Bob on September 18, 2017:
Kristi Sharp (author) from Born in Missouri. Raised in Minnesota. on January 12, 2017:
Michelle, thanks for reading and taking the time to comment. Please don't take that sentence as if I'm suggesting you ignore your kiddo. You are right when you say that finding good teachers is difficult - especially when it comes to swimming because kiddos do get scared in the water and knowing when they've hit that threshold of too much, is very important. I appreciate you commenting and pointing out the importance of listening. Best, -K
Michelle Robinson on November 06, 2016:
"It's always harder on the adult than it is on the child". I detest these throw away platitudes. Like most use of the word "resilience"; possibly the most abused word in relation to child rearing, it pretty much excuses anything. My experience of swim teachers is that very few have any emotionally intelligent skills for dealing with upset children. Some do, and they're gems, but they're the exception rather than the rule. Swimming lessons are important but so is really listening to our kids.
Kristi Sharp (author) from Born in Missouri. Raised in Minnesota. on December 06, 2013:
Express10, Thank you for the excellent comment! I appreciate you taking the time to read and vote. I agree with you that parents often pass their fear of the water to children. My father was an avid swimmer and made sure my siblings and I were also safe in the water! Thanks again, -K
H C Palting from East Coast on December 04, 2013:
This is a very useful hub. The vast majority of the world's populations live on or near the water. Many people die needlessly because they didn't learn to swim. Some people never learn because they are too lazy about doing their hair afterwards and others feel that the water is too damaging for them to take the time to learn.
Some parents needlessly pass their fear of the water onto their children and refuse to allow their children to learn.
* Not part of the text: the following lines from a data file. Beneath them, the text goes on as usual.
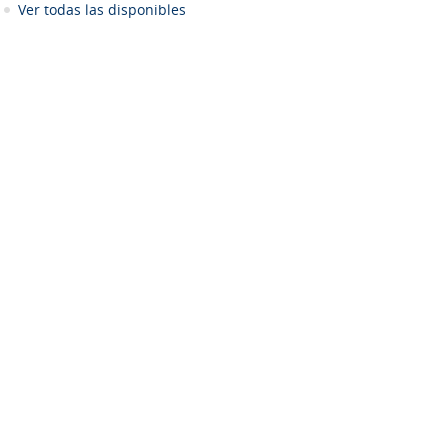
Ver todas las disponibles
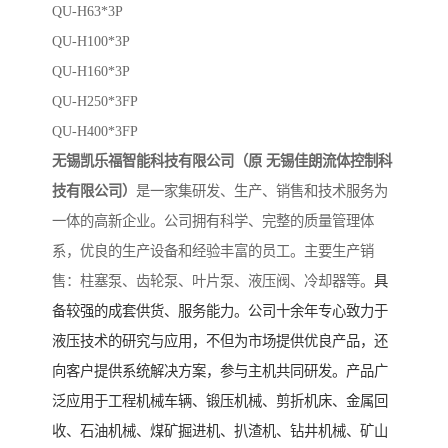
QU-H63*3P
QU-H100*3P
QU-H160*3P
QU-H250*3FP
QU-H400*3FP
无锡凯乐福智能科技有限公司（原
无锡佳朗流体控制科
技有限公司）
是一家集研发、生产、销售和技术服务为
一体的高新企业。公司拥有科学、完整的质量管理体
系，优良的生产设备和经验丰富的员工。主要生产销
售：柱塞泵、齿轮泵、叶片泵、液压阀、冷却器等。
具
备较强的成套供货、服务能力。公司十余年专心致力于
液压技术的研究与应用，不但为市场提供优良产品，还
向客户提供系统解决方案，参与主机共同研发。产品广
泛应用于工程机械车辆、锻压机械、剪折机床、金属回
收、石油机械、煤矿掘进机、扒渣机、钻井机械、矿山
My father loved the water and passed his love for it onto me by taking us out on the boat, getting a swimming pool, and actually swimming. For me swimming is exercise and fun. And if needed, it could be a lifesaver. Voted up and useful.
Kristi Sharp (author) from Born in Missouri. Raised in Minnesota. on October 02, 2012:
Please let me know how it goes. I hope it makes you feel more comfortable around the water after your scary experience. -K
jkchandra on October 01, 2012:
Thanks!, and I will.
Kristi Sharp (author) from Born in Missouri. Raised in Minnesota. on October 01, 2012:
John, That must have been a terrifying experience. Drowning is a very scary thought and all kids should learn how to swim. I hope that you may learn how to swim. I know that many programs have lessons for adults. It's never too late for you to learn how to be safe in the water. Hopefully you can feel safe around the water. Thank you for reading and commenting. Best of luck learning to swim. -K
jkchandra on October 01, 2012:
I need to start learning to swim soon because it is the biggest fear I have to get over. The reason for not wanting to swim was because of a near drowning accident where my cousin pushed me into the deep end when I was five years old. All I remember was going in about twelve feet under and may have lost my breath for about less than 2 minuetes before I blacked out.
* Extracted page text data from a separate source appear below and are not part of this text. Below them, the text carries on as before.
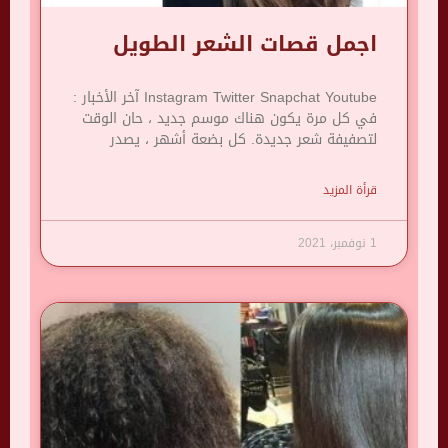
اجمل قصات الشعر الطويل
Instagram Twitter Snapchat Youtube آخر الأخبار :
في كل مرة يكون هناك موسم جديد ، حان الوقت
لتصفيفة شعر جديدة. كل بضعة أشهر ، يصدر
قرأة المزيد
1 نوفمبر، 2021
Kristi Sharp (author) from Born in Missouri. Raised in Minnesota. on August 02, 2012:
Joy, thank you very much. It's great that you have your girls swimming and that they are safer in the water. The statistics are staggering aren't they? I appreciate you taking the time to read. -K
Joy M from Sumner, Washington on August 02, 2012:
Another great hub. I was aware of those drowning statistics so we put our girls in swim lessons at our local YMCA. They still haven't mastered swimming but they've both been well versed in water safety rules.
Kristi Sharp (author) from Born in Missouri. Raised in Minnesota. on July 31, 2012:
Kristine, thank you for taking the time to read. Learning as a child is much easier for most people. I also love to swim! Nice to hear from you again. -K
Kristine Manley from Atlanta, GA on July 31, 2012:
I love to swim and I learned as a child. Wonderful information.
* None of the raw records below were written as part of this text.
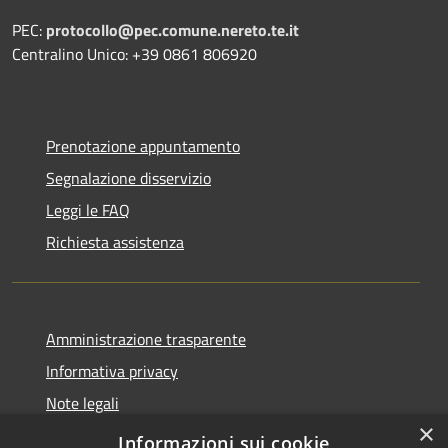
PEC:
protocollo@pec.comune.nereto.te.it
Centralino Unico: +39 0861 806920
Prenotazione appuntamento
Segnalazione disservizio
Leggi le FAQ
Richiesta assistenza
Amministrazione trasparente
Informativa privacy
Note legali
×
Dichiarazione di accessibilità
Informazioni sui cookie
Kristi Sharp (author) from Born in Missouri. Raised in Minnesota. on July 30, 2012:
Thanks Jill! I appreciate you voting and commenting. It's great that you're making sure all of your kids are water safe. It should be mandatory :) -K
Jill Kostowskie from Pennsylvania on July 30, 2012:
Very informative and useful!! I agree completely my three older children can all swim and we are currently working with our youngest child now. Voted up and useful!
Kristi Sharp (author) from Born in Missouri. Raised in Minnesota. on July 29, 2012:
lindacee, thank you for reading and for your input. I have a cousin whose daughter fell into their pool and drown when he was 3 years old. It devastated the entire family. Every kiddo needs to know how to swim. Thanks again. -K
Linda Chechar from Arizona on July 29, 2012:
Such an essential Hub for anyone with children in their lives. My heart breaks every time I hear of another child drowning in the family pool. So avoidable. Thanks for getting the word out about the importance of learning how to swim. Great Hub and adorable photos!
Kristi Sharp (author) from Born in Missouri. Raised in Minnesota. on July 28, 2012:
Mhatter, I too would be pleased that you had saved my life! Swimming doesn't just save the swimmers, it can save the swimees! Great point. Thanks for reading. -K
Martin Kloess from San Francisco on July 27, 2012:
My brother, Douglas, is certainly glad I knew how to swim. It saved his life.
Dianna Mendez on July 27, 2012:
We taught our son and grandkids to swim at early ages because as you said, you can't count on floatation devices to save a life. Too many drownings happen because parents have not taken time to teach children water safety. Great advice and should be read by every parent of young children.
Kristi Sharp (author) from Born in Missouri. Raised in Minnesota. on July 27, 2012:
Arelqiao, thank you for an excellent comment. It's great exercise indeed! I appreciate you bringing up that point. I will make sure to include it. -K
Arielqiao on July 27, 2012:
It's true that swimming is a good exercise. It can improve the health of the child as well as us the adult. It can srengthen the function of the heart and the lung.
Kristi Sharp (author) from Born in Missouri. Raised in Minnesota. on July 26, 2012:
internpete, thank you for taking the time to read and comment. It is remarkable how many lives would be saved by learning how to swim. It should be mandatory to learn! Great to have your input. -K
Peter V from At the Beach in Florida on July 26, 2012:
Learning to swim seems like an invaluable life skill to learn. I don't really want to think about how many drownings could have been prevented had people known how to swim. Good info here, voted up and shared!